Mobile devices have access to rich personal, potentially sensitive data, from online activity and multiple sensors that include personally identifiable information (PII), such as user identifiers, device identifiers, location, health data etc. Mobile crowdsourcing (MCS) is a prevalent practice today: a large number of mobile devices upload measurements to a server, often including the location where they were collected. This data is used to provide various services (including spatiotemporal maps of cellular/WiFi coverage, sentiment, occupancy, COVID-related information etc.) but also poses privacy threats due to untrusted servers and/or third party sharing. In this thesis, first, we design and launch a user study in order to better understand of not just the extent of personally identifiable information (PII) exposure, but also its context (i.e., functionality of the app, destination server, encryption used, etc.) and the risk perceived by mobile users today on a real-world dataset from 400 apps. Next, we consider two applications of learning from mobile crowdsourced data, using the Federated Learning (FL) framework: FL improves privacy by allowing mobile devices to collaboratively train a global model, while keeping their training data local and only exchanging model parameters with the server.
First, we consider training classifiers that predict PII exposures and advertising requests in mobile data packets, and use them to block those packets on mobile devices. While such classifiers have been previously trained in a centralized way, we propose, for the first time, a federated packet classification framework and we demonstrate its effectiveness in terms of classification performance, communication and computation cost via evaluation on three real-world datasets. Methodological challenges include model and feature selection, and tuning the federated learning parameters. We also design, for the first time, two privacy attacks based on HTTP features for an honest-but-curious server and demonstrate one mitigation approach, where the aggregation of sufficient users can limit the attack's effectiveness.
Second, we consider training mobile signal strength maps based on crowdsourced measurements. State-of-the-art trained centralized models using location and other features to predict signal strength. In this work, we apply online federated learning to this problem, since mobile users move around and collect measurements over time.
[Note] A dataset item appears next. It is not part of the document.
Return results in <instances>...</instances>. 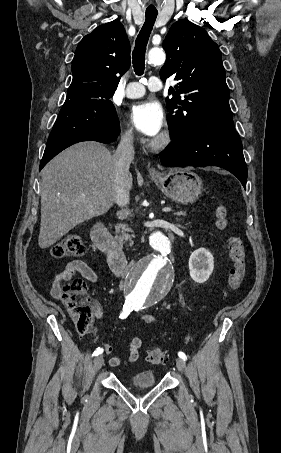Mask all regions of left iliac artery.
Returning <instances> with one entry per match:
<instances>
[{"label": "left iliac artery", "instance_id": "44dca946", "mask_svg": "<svg viewBox=\"0 0 281 453\" xmlns=\"http://www.w3.org/2000/svg\"><path fill=\"white\" fill-rule=\"evenodd\" d=\"M133 309H134L135 311H138L139 309H142V306L135 305V306H133ZM178 355H179V357H180L181 359H183L184 361L187 359L186 355H185L183 352H179Z\"/></svg>", "mask_w": 281, "mask_h": 453}]
</instances>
We consider a Deep Leakage from Gradients (DLG) attack, where an honest-but-curious server can infer information about an individual user’s trajectory based on its gradient updates. Such DLG attacks have been studied before only for image/text data and are applied for the first time in this setting. We evaluate the effect of various FL parameters, we show that averaging of gradients provides some protection against such DLG attacks in our setting, and we propose an algorithm that can further improve the privacy-utility tradeoff by selecting which data to include in a batch and use for local training.